Your instructions — Print every entry exactly once more, omitting each picture.

[Supplied records — start]

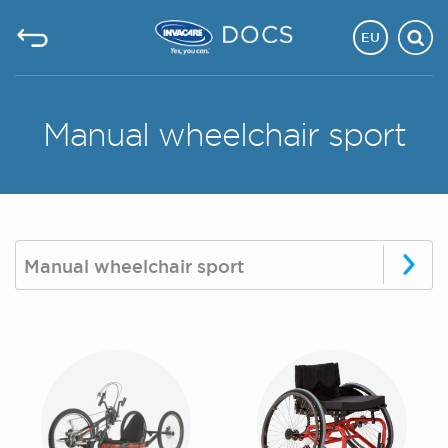
EU
Manual wheelchair sport
Manual wheelchair sport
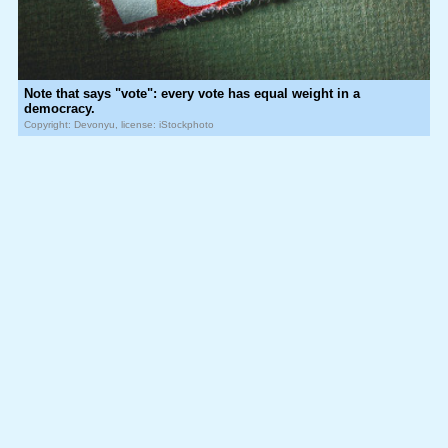
Note that says "vote": every vote has equal weight in a
democracy.
Copyright: Devonyu, license: iStockphoto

[Supplied records — finish]

Response to this exercise —
EU
Manual wheelchair sport
Manual wheelchair sport
Note that says "vote": every vote has equal weight in a
democracy.
Copyright: Devonyu, license: iStockphoto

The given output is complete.